In each monthly installment of Bender, Caroline Ferguson will explore the social, cultural, and historical context of a single cocktail or boozy beverage. From settling which country lays claim to Pisco, to exploring the Carthusian Monks’ Chartreuse caves, Caroline will try to track down all the places your drink has been before it gets in your glass—always ending with a recipe of her own creation. Pull up a chair and a glass.
To talk about cocktails is to talk about Old Fashioneds.
After all, this concoction – made with bourbon (or rye), sugar (or simple syrup), bitters (or none), club soda (or ice), and a cherry on top (and/or an orange, or just a rind, possibly muddled, possibly juiced, possibly neither, and woe betide you if your preference differs from mine) – is the closest thing we have to the original cocktail as it was first defined 200 years ago.
Confused yet? You’re forgiven. Cocktail elitists, encouraged by the likes of Don Draper and that d-bag Ryan Gosling played in Crazy Stupid Love, have done a lot to complicate the drink and ensure that it seems as intimidating as humanly possible to prepare.
Of course, it’s all nonsense; Old Fashioneds are elemental. The basic components are dark liquor, sugar, water, and bitters—incidentally, the exact same ingredients listed in the first printed definition of a cocktail, which dates back to 1806. Sure, drinkers have taken some liberties with the details over time (as drinkers are wont to do), but even though the name has changed, the basic formula hasn't.
During the drink’s first heyday in the mid-1800s, it was simply known as a whiskey cocktail and hawked as a sensible pre-breakfast drink. Good times.
By the late 19th century, postbellum boozehounds had trashed up the simple formula with Curacao, absinthe, and all other manner of sacrilegious add-ons. Purists fussed (the Old Fashioned seems to invite an awful lot of fussing). Those who wanted a simpler drink took to requesting an “Old Fashioned” whiskey cocktail.
The drink, like most things, didn’t stay simple for long. 20th century bartenders couldn’t leave well enough alone, and they took to adding a veritable fruit salad’s worth of garnishes – usually oranges, cherries, and pineapple – and a healthy dose of seltzer or lemon-lime soda to finish. The Old Fashioned was no longer a stately nightcap; by the 1970s it had become nearly sangria-like. Most self-respecting drinkers learned to avoid it like the plague, and by the aughts the drink was nearly extinct.

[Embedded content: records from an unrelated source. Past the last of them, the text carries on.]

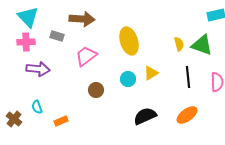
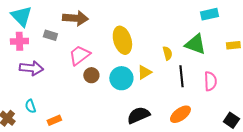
yellow semicircle: (179, 44) -> (167, 53), moved
cyan circle: (128, 79) -> (121, 78), size x1.5
brown circle: (96, 90) -> (91, 75), moved

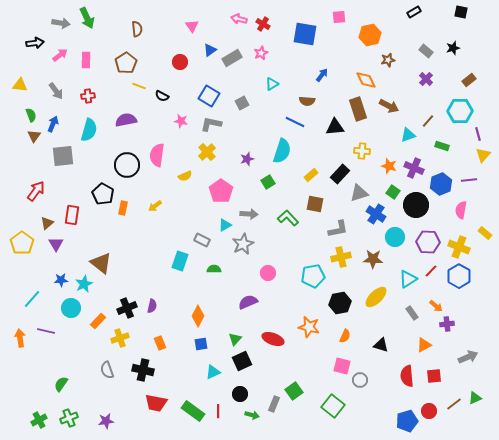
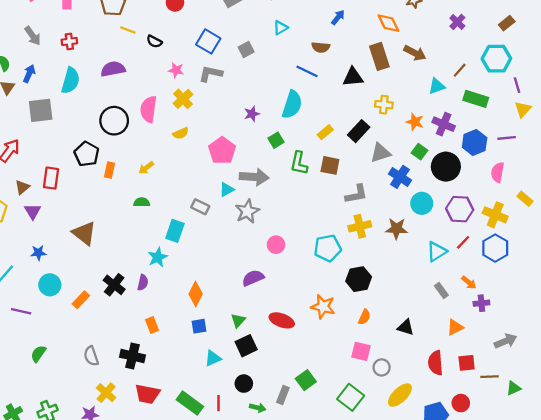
green rectangle: (442, 146) -> (476, 99), size x1.5
yellow cross: (207, 152) -> (183, 99), moved
gray arrow: (249, 214) -> (254, 177), size x1.4
green L-shape: (288, 218) -> (299, 163), moved, turned -125
green semicircle: (214, 269) -> (142, 202), moved
cyan star: (84, 284) -> (158, 257), moved
yellow ellipse: (376, 297) -> (400, 395), moved
black cross: (127, 308) -> (114, 285), turned -30
yellow cross: (120, 338) -> (106, 393), moved, turned -30
green semicircle: (61, 384) -> (38, 354), moved
brown line: (454, 404) -> (489, 377), moved, turned 35

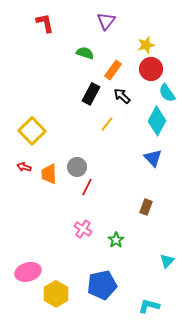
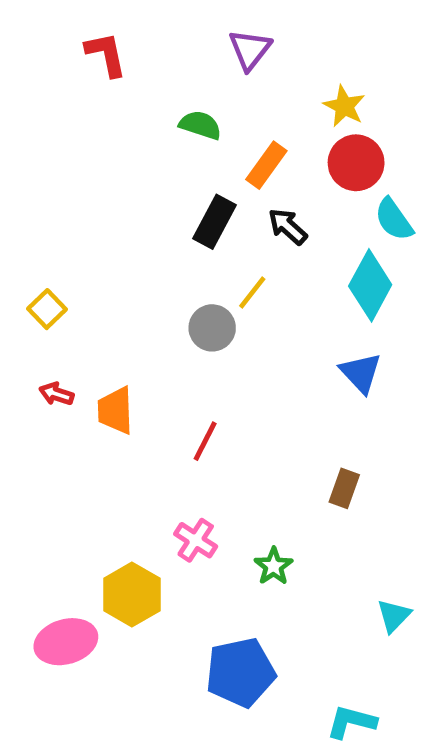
yellow star: (146, 45) -> (344, 106), turned -30
yellow square: (32, 131) -> (47, 309), moved, size x0.6
gray circle: (77, 167) -> (212, 328), moved
yellow hexagon: (56, 294) -> (132, 594), moved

So, what happened to turn this maligned cocktail around? Don Freaking Draper, that’s what happened. The drink shot right back into the public eye when Mad Men’s dapper, besuited antihero claimed it as his signature.
Now any bartender worth their salt knows how to mix one up, and the internet is bloated with self-important articles explaining that if you substitute the sugar cube for an equivalent amount of loose sugar, you might as well go ahead and spit on the grave in which you have buried Good Old Cocktail Artistry.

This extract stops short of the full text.